Friday, 6 August 2010

Explaining clustering to non- mathematicians and non-geographers 3

In the last post I explained how the expenditure patterns of forces can be mapped using 28 variables to create exact locations for each force in a 28 dimensional space. In this post I provide hopefully self-explanatory maps and diagrams of the results of one of the clustering methods. The diagrams of the dots, are of course, purely illustrative as I, nor anyone else can depict 28 dimensions in two dimensions. This is a hierarchical method of clustering based on centroids. I will explain the method in the next post.

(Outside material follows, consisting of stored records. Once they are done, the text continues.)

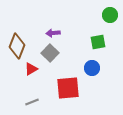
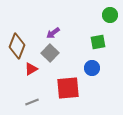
purple arrow: rotated 32 degrees counterclockwise
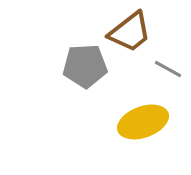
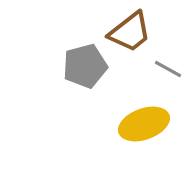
gray pentagon: rotated 12 degrees counterclockwise
yellow ellipse: moved 1 px right, 2 px down
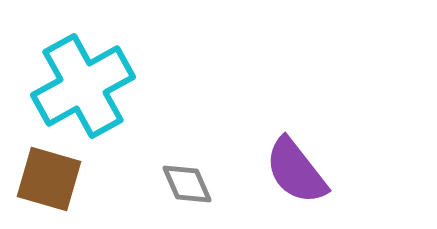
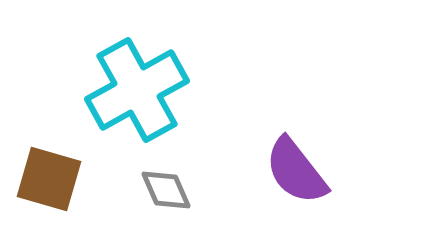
cyan cross: moved 54 px right, 4 px down
gray diamond: moved 21 px left, 6 px down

What I want you to note now is the fact that hierarchical clustering starts with one cluster which is divided into two, the third cluster involves the division of one of the two clusters, four clusters are made through dividing one of the three clusters, etc., etc. For instance, the two clusters shown above consist of Cumbria (in the northwest) and City of London Police (in the centre of London) as one cluster and the other 41 forces in  the other cluster. The third cluster is made from dividing the 41 forces. The fourth by dividing Cumbria and the City of London, though if the data were different it could be the one of the offspring clusters of the 41 that was further sub-divided at this stage. This family tree type structure with parents and offspring - hierarchical provides a rigid structure which only allows the division of existing clusters. This means that after the first division Cumbria and the City of London could never be clustered with another force. So if the "best fit" (I will try to explain this later) at the seven cluster stage involved Cumbria (say) being clustered with other forces this will never be achieved using this method.